I received a mailing from Seapointer this week.  I don't have it in front of me - but it mentioned past difficulties with RCI exchanges (double booking) and changes being introduced to Seapointer's policy/process on non-owner-occupied units.  There was paperwork to complete indicating how my week will be used (rental, exchange, etc).

Should I be hopeful that RCI will soon restore Seapointer's exchange status?


----------



## Gramma5 (Apr 12, 2008)

Interesting....I haven't received anything yet. But of course, I'm in the process of selling mine but it is taking months..........


----------



## drguy (Apr 14, 2008)

rhonda said:


> I received a mailing from Seapointer this week.  I don't have it in front of me - but it mentioned past difficulties with RCI exchanges (double booking) and changes being introduced to Seapointer's policy/process on non-owner-occupied units.  There was paperwork to complete indicating how my week will be used (rental, exchange, etc).
> 
> Should I be hopeful that RCI will soon restore Seapointer's exchange status?
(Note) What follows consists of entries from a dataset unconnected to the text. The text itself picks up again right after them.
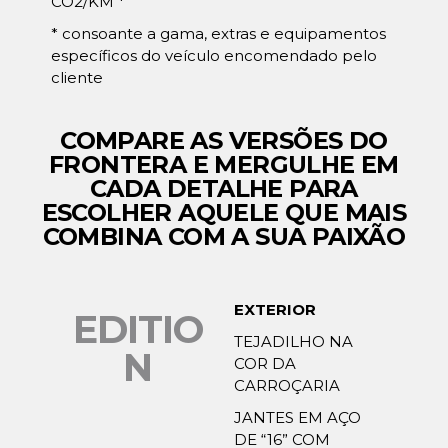
CO2/KM *
* consoante a gama, extras e equipamentos
específicos do veículo encomendado pelo
cliente
COMPARE AS VERSÕES DO
FRONTERA E MERGULHE EM
CADA DETALHE PARA
ESCOLHER AQUELE QUE MAIS
COMBINA COM A SUA PAIXÃO
EXTERIOR
EDITIO
TEJADILHO NA
N
COR DA
CARROÇARIA
JANTES EM AÇO
DE “16” COM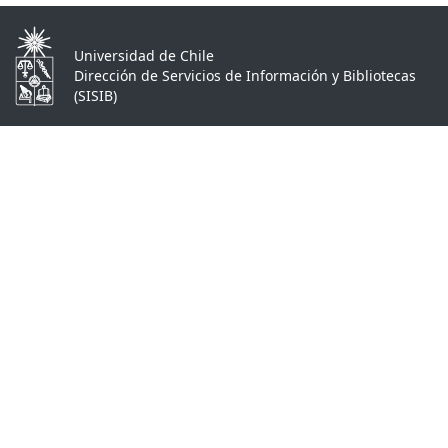
Universidad de Chile
Dirección de Servicios de Información y Bibliotecas
(SISIB)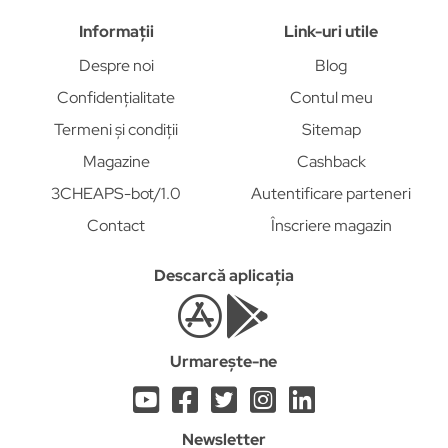
Informații
Link-uri utile
Despre noi
Blog
Confidențialitate
Contul meu
Termeni și condiții
Sitemap
Magazine
Cashback
3CHEAPS-bot/1.0
Autentificare parteneri
Contact
Înscriere magazin
Descarcă aplicația
Urmarește-ne
Newsletter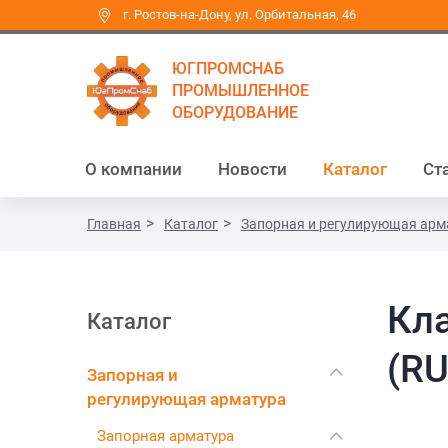
г. Ростов-на-Дону, ул. Орбитальная, 46
ЮГПРОМСНАБ
ПРОМЫШЛЕННОЕ
ОБОРУДОВАНИЕ
О компании
Новости
Каталог
Ст
Главная
Каталог
Запорная и регулирующая арм
Кл
Каталог
(R
Запорная и
регулирующая арматура
Запорная арматура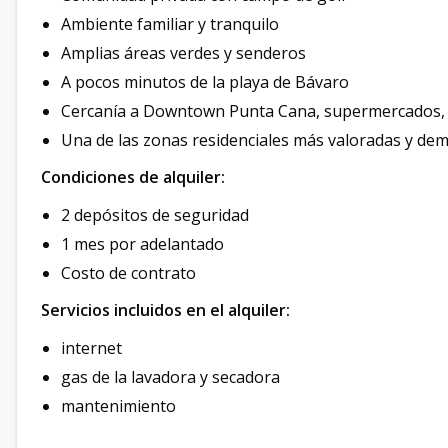
Ambiente familiar y tranquilo
Amplias áreas verdes y senderos
A pocos minutos de la playa de Bávaro
Cercanía a Downtown Punta Cana, supermercados, r
Una de las zonas residenciales más valoradas y d
Condiciones de alquiler:
2 depósitos de seguridad
1 mes por adelantado
Costo de contrato
Servicios incluidos en el alquiler:
internet
gas de la lavadora y secadora
mantenimiento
My letter was enclosed with a statement to collect my yearly levy, so I have no hope that it will be relisted with RCI.
Guy


----------



## ValHam (Apr 21, 2008)

I also received the letter - However, I emailed rci South Aftrica and they replied today that Seapointer is suspended - I am not hopeful


----------



## king1 (Apr 30, 2008)

Another news note on the continuing Seapointer Saga:
I'm handling the sale of two Seapointer weeks for a friend who is even more computer challenged than I am.  I've been emailing different Cape E. girls for months, and thought we were almost in sight of the light at the end of the tunnel when First Resorts now says that he didn't pay his 07 levy.  He has his CC bill from 06 where he paid them about the right amount, but we have no way to prove which year that payment was for.  At the time, the Seapointer verified levies paid and RCI deposited the weeks for exchange.  He has used one of them, and has the other on an ongoing search.

The bottom line:  Net proceeds from the sale will be less than the levy amount claimed, so if they insist on collecting, his course of action will be easy to predict!

The bottom bottom line:  If they balk on the purchase, First Resorts will pick up his weeks for nothing when they take over the Seapointer.   Sad situation!!


----------



## Monty (Apr 30, 2008)

*Disappering Seapointer Weeks*

I'm in the middle of decided what to do with my Seapointer week-sale or pay levies and work with DAE.

I didn't pay my 2008 week and now it is missing from RCI weeks to deposit.  Any ideas why this happened?    Did Seapointer take the week?   My 2009 week is still there.


----------



## drguy (Apr 30, 2008)

Monty said:


> I'm in the middle of decided what to do with my Seapointer week-sale or pay levies and work with DAE.
> 
> I didn't pay my 2008 week and now it is missing from RCI weeks to deposit.  Any ideas why this happened?    Did Seapointer take the week?   My 2009 week is still there.



You can't deposit your Seapointer weeks.  They're on RCI probation, probably double secret probation.
Guy


----------



## susan1738 (May 12, 2008)

*DAE doesn't want them either*

I tried that before I decided to sell mine, but they won't take them either.  

I sent another email to Karen at Cape Escapes and she assures me that the sale is still going through, but we've not seen or heard anything!  First it would close at the end of Jan, then the end of Feb, and here it is MAY, and we have nothing still.  Who knows??


----------



## grest (May 13, 2008)

For what it's worth, the sale of my Seapointer week is totally complete, and my funds have successfully been transferred.  
Connie


----------



## Diane (May 13, 2008)

Connie -- when did you mail your signed papers?


----------



## grest (May 13, 2008)

I'm thinking November or December...
Connie


----------